■ Source records:
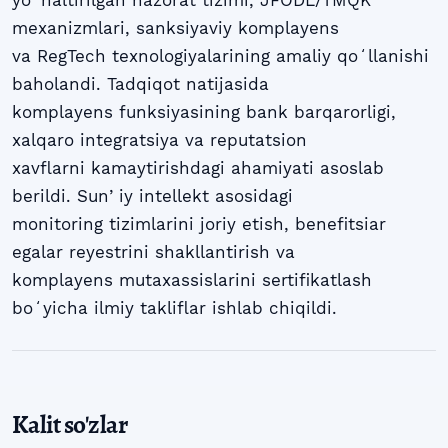
mexanizmlari, sanksiyaviy komplayens
va RegTech texnologiyalarining amaliy qoʻllanishi
baholandi. Tadqiqot natijasida
komplayens funksiyasining bank barqarorligi,
xalqaro integratsiya va reputatsion
xavflarni kamaytirishdagi ahamiyati asoslab
berildi. Sunʼiy intellekt asosidagi
monitoring tizimlarini joriy etish, benefitsiar
egalar reyestrini shakllantirish va
komplayens mutaxassislarini sertifikatlash
boʻyicha ilmiy takliflar ishlab chiqildi.
Kalit so'zlar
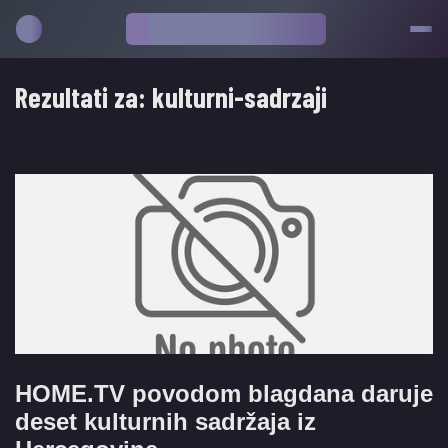
Rezultati za:
kulturni-sadrzaji
HOME.TV povodom blagdana daruje
deset kulturnih sadržaja iz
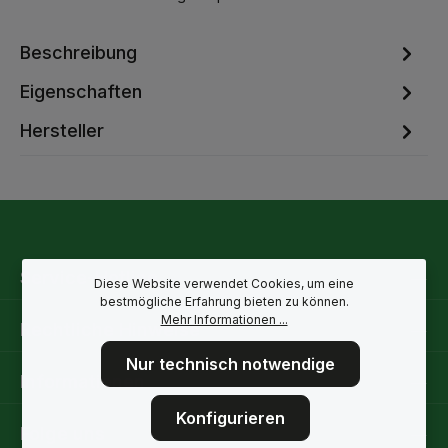
Beschreibung
Eigenschaften
Hersteller
Service-Hotline
Diese Website verwendet Cookies, um eine
bestmögliche Erfahrung bieten zu können.
Mehr Informationen ...
Rechtliche Hinweise
Nur technisch notwendige
Informationen
Konfigurieren
Folge uns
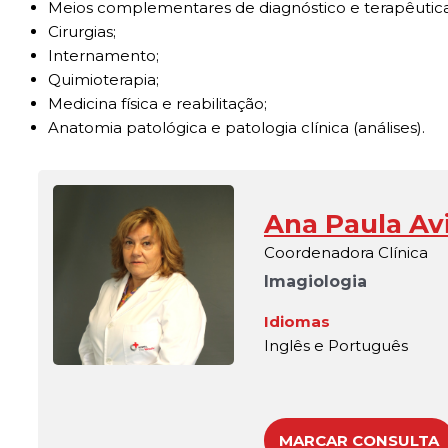
Meios complementares de diagnóstico e terapêutica
Cirurgias;
Internamento;
Quimioterapia;
Medicina física e reabilitação;
Anatomia patológica e patologia clínica (análises).
Ana Paula Avi
Coordenadora Clínica
Imagiologia
Idiomas
Inglês e Português
MARCAR CONSULTA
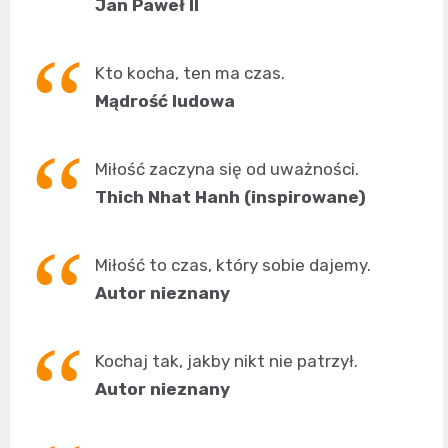
Jan Paweł II
Kto kocha, ten ma czas.
Mądrość ludowa
Miłość zaczyna się od uważności.
Thich Nhat Hanh (inspirowane)
Miłość to czas, który sobie dajemy.
Autor nieznany
Kochaj tak, jakby nikt nie patrzył.
Autor nieznany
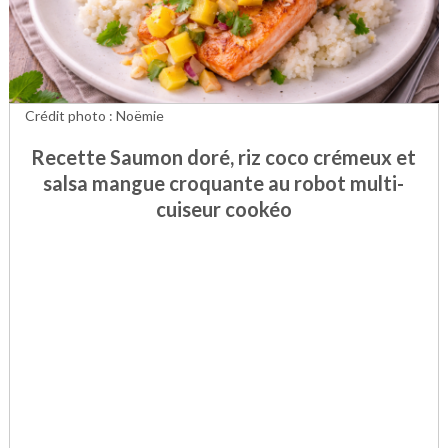
Crédit photo : Noëmie
Recette Saumon doré, riz coco crémeux et
salsa mangue croquante au robot multi-
cuiseur cookéo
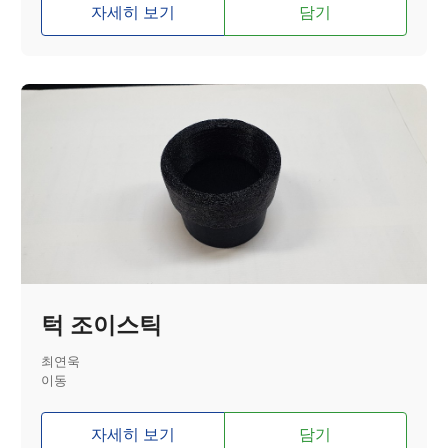
자세히 보기
담기
턱 조이스틱
최연욱
이동
자세히 보기
담기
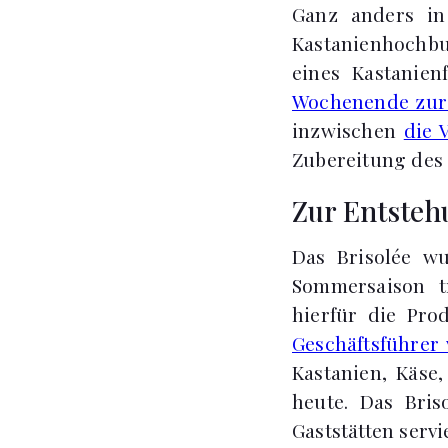
Ganz anders in
Kastanienhochbu
eines Kastanien
Wochenende zur 
inzwischen
die 
Zubereitung des
Zur Entsteh
Das Brisolée w
Sommersaison tr
hierfür die Pro
Geschäftsführer 
Kastanien, Käse
heute. Das Bris
Gaststätten serv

■ Exercise prompt: If an entry contains a picture, leave it out and repeat the rest exactly.

■ Response to this exercise:
mexanizmlari, sanksiyaviy komplayens
va RegTech texnologiyalarining amaliy qoʻllanishi
baholandi. Tadqiqot natijasida
komplayens funksiyasining bank barqarorligi,
xalqaro integratsiya va reputatsion
xavflarni kamaytirishdagi ahamiyati asoslab
berildi. Sunʼiy intellekt asosidagi
monitoring tizimlarini joriy etish, benefitsiar
egalar reyestrini shakllantirish va
komplayens mutaxassislarini sertifikatlash
boʻyicha ilmiy takliflar ishlab chiqildi.
Kalit so'zlar
Rezultati za:
kulturni-sadrzaji
HOME.TV povodom blagdana daruje
deset kulturnih sadržaja iz
Beschreibung
Eigenschaften
Hersteller
Service-Hotline
Diese Website verwendet Cookies, um eine
bestmögliche Erfahrung bieten zu können.
Mehr Informationen ...
Rechtliche Hinweise
Nur technisch notwendige
Informationen
Konfigurieren
Folge uns
Meios complementares de diagnóstico e terapêutica
Cirurgias;
Internamento;
Quimioterapia;
Medicina física e reabilitação;
Anatomia patológica e patologia clínica (análises).
Ana Paula Avi
Coordenadora Clínica
Imagiologia
Idiomas
Inglês e Português
MARCAR CONSULTA
Jan Paweł II
Kto kocha, ten ma czas.
Mądrość ludowa
Miłość zaczyna się od uważności.
Thich Nhat Hanh (inspirowane)
Miłość to czas, który sobie dajemy.
Autor nieznany
Kochaj tak, jakby nikt nie patrzył.
Autor nieznany
Crédit photo : Noëmie
Recette Saumon doré, riz coco crémeux et
salsa mangue croquante au robot multi-
cuiseur cookéo
자세히 보기
담기
턱 조이스틱
최연욱
이동
자세히 보기
담기
Ganz anders in
Kastanienhochbu
eines Kastanien
Wochenende zur 
inzwischen
die 
Zubereitung des
Zur Entsteh
Das Brisolée w
Sommersaison tr
hierfür die Pro
Geschäftsführer 
Kastanien, Käse
heute. Das Bris
Gaststätten serv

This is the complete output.